As our world changes, so do the scents within it. What does your city smell like to you? Do you remember what it smelled like 50 years ago? How did your area smell 1,000 years ago?

The Research Centre for Anatolian Civilisations in Istanbul, Türkiye, explores these questions in its new exhibition Scent and the City. The display invites visitors to awaken their sense – and their memories – of smell, and to discover the past and present ‘smellscapes’ of Türkiye and the city of Istanbul. Türkiye has a rich olfactory history. The Hittites, who ruled in Anatolia around 3,500 years ago, used scents in prayers, funerary, and healing rituals, to create an ambience that would attract the gods. Tablets record the use of an incredibly expensive perfumed ‘fine oil’ that symbolised purification in rituals and was given as a gift of anointment amongst monarchs across the ancient Near East.

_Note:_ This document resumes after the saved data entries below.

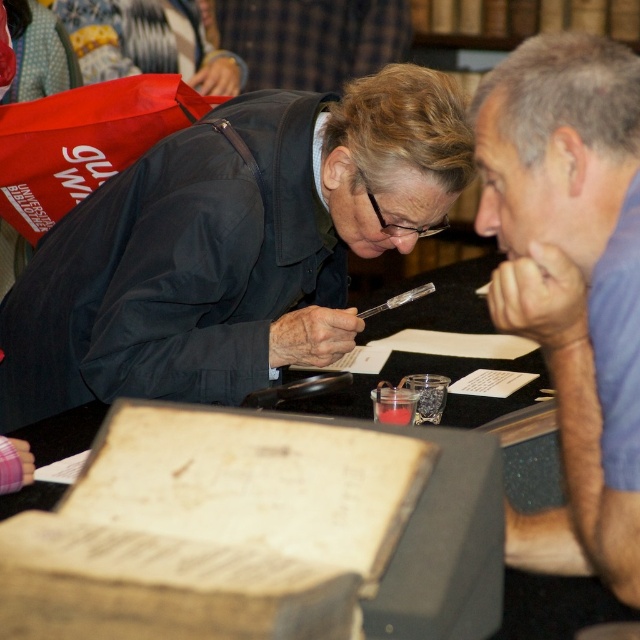 You are standing in the library scene and want to know which person is closer to you based on their height. The people you can see are the dark gray jacket at upper left and the blue cotton shirt at upper right. Which one is taller?

The dark gray jacket at upper left is taller than the blue cotton shirt at upper right, so the dark gray jacket at upper left is taller.

You are a photographer trying to capture a clear shot of the open book in the scene. The dark gray jacket at upper left and the blue cotton shirt at upper right are blocking your view. Which clothing item is wider and thus more obstructing your view?

The dark gray jacket at upper left might be wider than blue cotton shirt at upper right, so it is more likely to be obstructing your view. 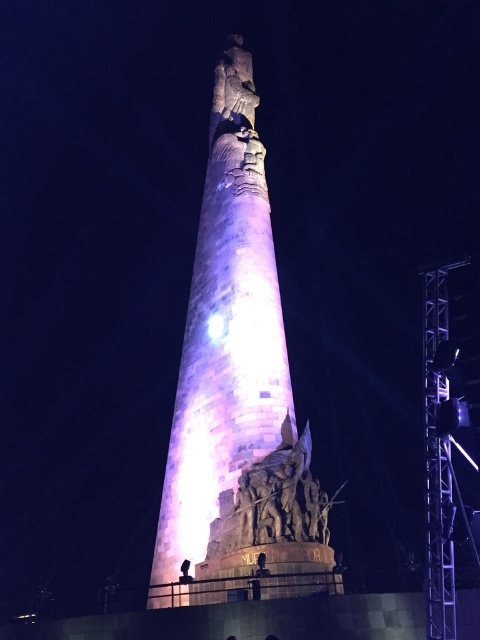 Which is more to the right, purple stone tower at center or stone sculpture at lower center?

Positioned to the right is stone sculpture at lower center.

Is purple stone tower at center to the left of stone sculpture at lower center from the viewer's perspective?

Yes, purple stone tower at center is to the left of stone sculpture at lower center.

Find the location of a particular element. This screenshot has height=640, width=480. purple stone tower at center is located at coordinates (238, 390).

Where is `purple stone tower at center`? This screenshot has height=640, width=480. purple stone tower at center is located at coordinates (238, 390).

Can you confirm if stone sculpture at lower center is smaller than metallic scaffolding at right?

Indeed, stone sculpture at lower center has a smaller size compared to metallic scaffolding at right.

Is stone sculpture at lower center shorter than metallic scaffolding at right?

Yes, stone sculpture at lower center is shorter than metallic scaffolding at right.

Is point (239, 548) less distant than point (469, 300)?

No, it is not.

This screenshot has height=640, width=480. Find the location of `stone sculpture at lower center`. stone sculpture at lower center is located at coordinates (272, 525).

Which is behind, point (188, 426) or point (433, 344)?

Positioned behind is point (188, 426).

Locate an element on the screen. This screenshot has width=480, height=640. purple stone tower at center is located at coordinates (238, 390). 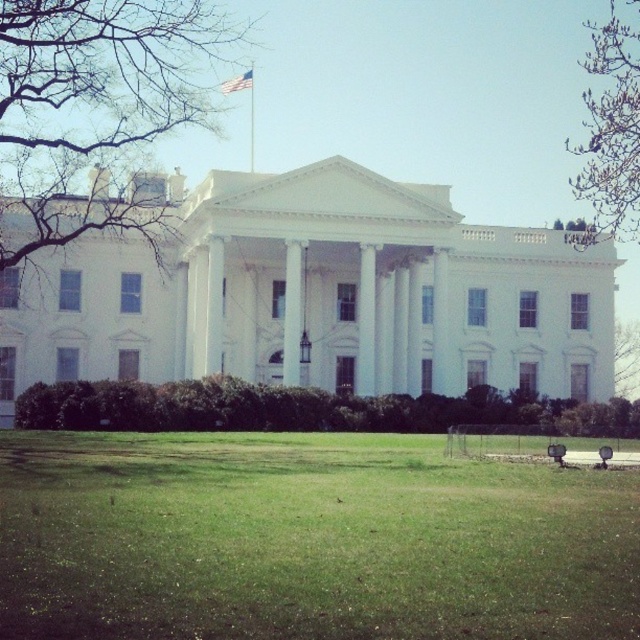 You are standing at the entrance of the White House and want to walk towards the green grass at center. Which direction should you head?

The green grass at center is located at point coordinates, so you should head towards the center of the lawn area in front of the White House.

You are planning to place a new bench in the White House lawn area. The bench will be placed between the green grass at center and the metallic flag pole at upper center. Considering their sizes, which object will the bench be closer to?

The bench will be closer to the metallic flag pole at upper center because the green grass at center has a larger size, meaning the flag pole is smaller and likely closer in proximity.

You are standing in front of the White House and notice the metallic flag pole at upper center and the white fabric flag at upper center. Which object is positioned higher in the scene?

The white fabric flag at upper center is positioned higher than the metallic flag pole at upper center. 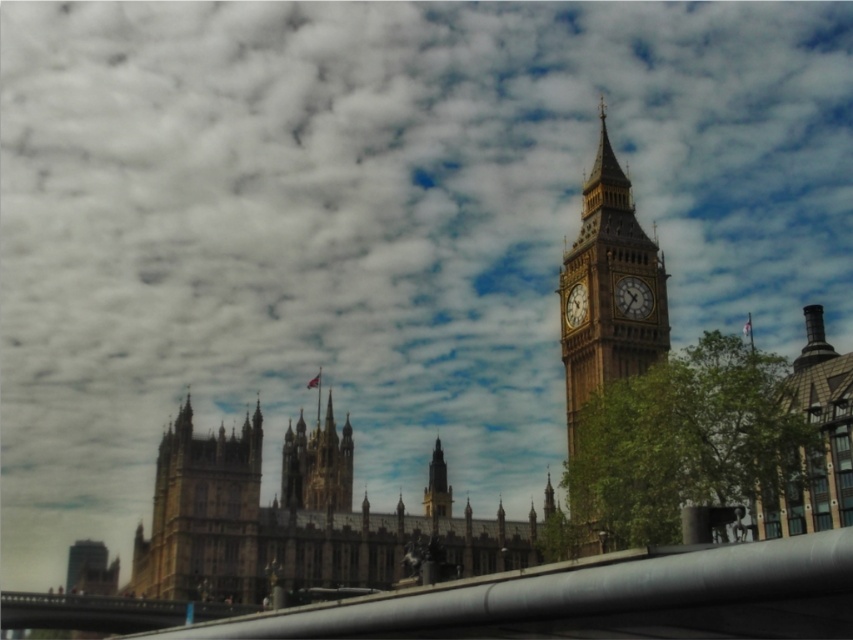 You are standing in a park and see the brown stone clock tower at right and the brown stone building at right. Which one is closer to you?

The brown stone clock tower at right is closer to you than the brown stone building at right.

In the scene shown: You are a tourist standing in front of the brown stone building at center and the gold metallic clock at right. Which object is closer to the ground?

The brown stone building at center is closer to the ground because it is located below the gold metallic clock at right.

You are a tourist standing at the base of the brown stone building at center in the image of Big Ben and the Palace of Westminster. If you were to look directly ahead, which direction would you be facing relative to the building?

Since the brown stone building at center is positioned at the center of the image, facing directly ahead would mean looking towards the front of the building, which aligns with the direction the clock face of Big Ben is facing. However, the exact direction depends on the orientation of the image, but based on typical viewpoints, facing the building would generally mean looking northwards towards the Thames River.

Greek philosophers pondered, categorised, and ranked the senses, with smell being regulated to a ‘base’ sense by thinkers such as Plato and Aristotle. However, ancient Greek storytellers and historians often included evocative descriptions of scent to enrich their tales about faraway lands and peoples. Roman nobles often used plants to perfume their bodies and their surroundings. Mint, for example, was used on the arms to scent the body and stuffed into cushions. For feasts, they would often adorn themselves with flowers and cover themselves in scented waxes.

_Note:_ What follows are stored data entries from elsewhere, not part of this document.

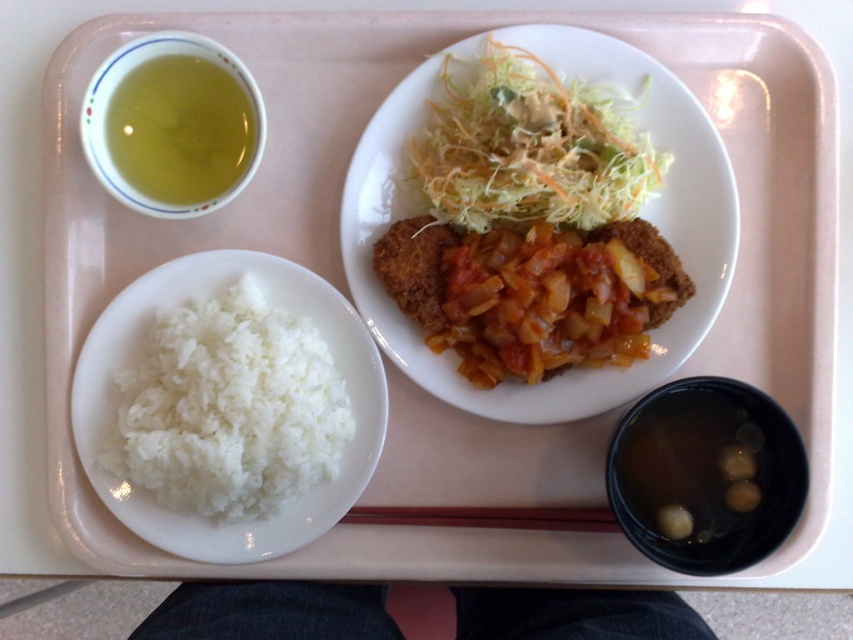 Question: Does golden brown fried chicken at center appear over white matte rice at lower left?

Choices:
 (A) no
 (B) yes

Answer: (B)

Question: Which object is farther from the camera taking this photo?

Choices:
 (A) golden brown fried chicken at center
 (B) shredded green salad at upper center
 (C) brown wood chopsticks at center

Answer: (C)

Question: Based on their relative distances, which object is farther from the white matte rice at lower left?

Choices:
 (A) brown wood chopsticks at center
 (B) golden brown fried chicken at center
 (C) shredded green salad at upper center

Answer: (C)

Question: Can you confirm if golden brown fried chicken at center is positioned below white matte rice at lower left?

Choices:
 (A) no
 (B) yes

Answer: (A)

Question: Which point is closer to the camera?

Choices:
 (A) (434, 134)
 (B) (723, 180)
 (C) (564, 516)

Answer: (B)

Question: Does shredded green salad at upper center lie behind brown wood chopsticks at center?

Choices:
 (A) yes
 (B) no

Answer: (B) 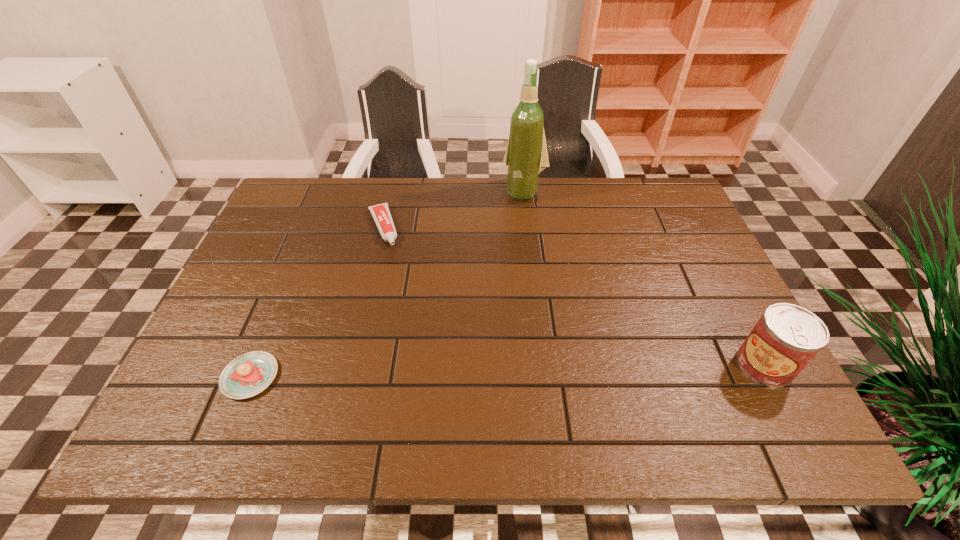 Locate an element on the screen. blank space that satisfies the following two spatial constraints: 1. on the back side of the third object from left to right; 2. on the right side of the second farthest object is located at coordinates pyautogui.click(x=392, y=191).

Image resolution: width=960 pixels, height=540 pixels. Find the location of `free location that satisfies the following two spatial constraints: 1. on the back side of the second object from right to left; 2. on the right side of the leftmost object`. free location that satisfies the following two spatial constraints: 1. on the back side of the second object from right to left; 2. on the right side of the leftmost object is located at coordinates (326, 191).

At what (x,y) coordinates should I click in order to perform the action: click on vacant point that satisfies the following two spatial constraints: 1. on the back side of the toothpaste; 2. on the left side of the farthest object. Please return your answer as a coordinate pair (x, y). The width and height of the screenshot is (960, 540). Looking at the image, I should click on (392, 191).

Locate an element on the screen. free spot that satisfies the following two spatial constraints: 1. on the back side of the leftmost object; 2. on the right side of the rightmost object is located at coordinates (255, 365).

Ceremonies also included herbs and flowers to liven the atmosphere and similar traditions occur throughout the Byzantine period – in the 10th century the people of Constantinople were supposed to throw pine chips, ivy leaves, bay leaves, myrtle leaves, and rosemary sprigs on the street during royal processions. Since the Byzantine era Istanbul has been a convergence point for both locally produced and exotic herbs, spices and oils. Some of the world’s highest-quality rose water and rose oil are produced in the fields around Isparta, Türkiye; today much of it is sold to major cosmetic and fragrance companies around the world.

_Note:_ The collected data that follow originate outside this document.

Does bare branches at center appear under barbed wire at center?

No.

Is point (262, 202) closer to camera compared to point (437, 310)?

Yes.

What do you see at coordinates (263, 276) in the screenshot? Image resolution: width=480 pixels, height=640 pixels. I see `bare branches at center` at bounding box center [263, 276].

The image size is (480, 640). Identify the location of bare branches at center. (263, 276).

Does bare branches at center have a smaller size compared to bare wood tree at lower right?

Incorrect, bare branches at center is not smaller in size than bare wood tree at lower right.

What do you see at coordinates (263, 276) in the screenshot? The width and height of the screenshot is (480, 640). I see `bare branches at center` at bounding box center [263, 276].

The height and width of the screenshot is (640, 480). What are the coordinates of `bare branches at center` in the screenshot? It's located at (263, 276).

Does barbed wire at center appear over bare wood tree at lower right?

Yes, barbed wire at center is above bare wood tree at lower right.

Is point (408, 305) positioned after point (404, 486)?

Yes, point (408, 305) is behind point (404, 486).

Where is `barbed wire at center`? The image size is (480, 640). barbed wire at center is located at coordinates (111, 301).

The Ottoman Spice Market, built in the 17th century, became the centre of this olfactory trade and is now an important historical monument and tourist destination. Here one could find divine spaces of Istanbul and Ottoman Empire. A visit to the Spice Market today is still marked with the smell of spices, essential oils, sweets, and the tempting aroma of freshly ground Turkish coffee. Our relationship with scent remains complex as it connects us with some of our deepest and earliest memories, taking us back to a childhood home or a family meal – the quintessential Proustian experience.